Extracted page text data:
• • •

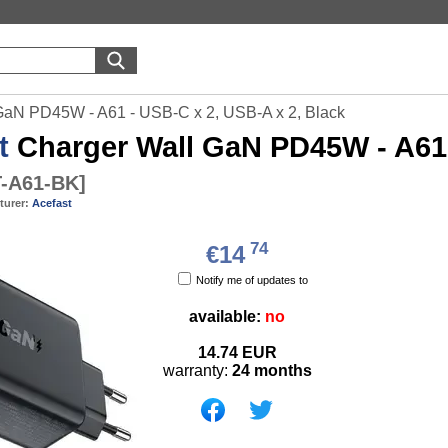
GaN PD45W - A61 - USB-C x 2, USB-A x 2, Black
t
Charger Wall GaN PD45W - A61 
-A61-BK
]
turer:
Acefast
74
€14
Notify me of updates to
available:
no
14.74
EUR
warranty:
24 months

• • •

WHAT IS NEEDED - Reproduce only the lines between the line containing "Charger Wall GaN PD45W - A61" and the last line of the records, those two lines included, exactly.

RESPONSE -
Charger Wall GaN PD45W - A61 
-A61-BK
]
turer:
Acefast
74
€14
Notify me of updates to
available:
no
14.74
EUR
warranty:
24 months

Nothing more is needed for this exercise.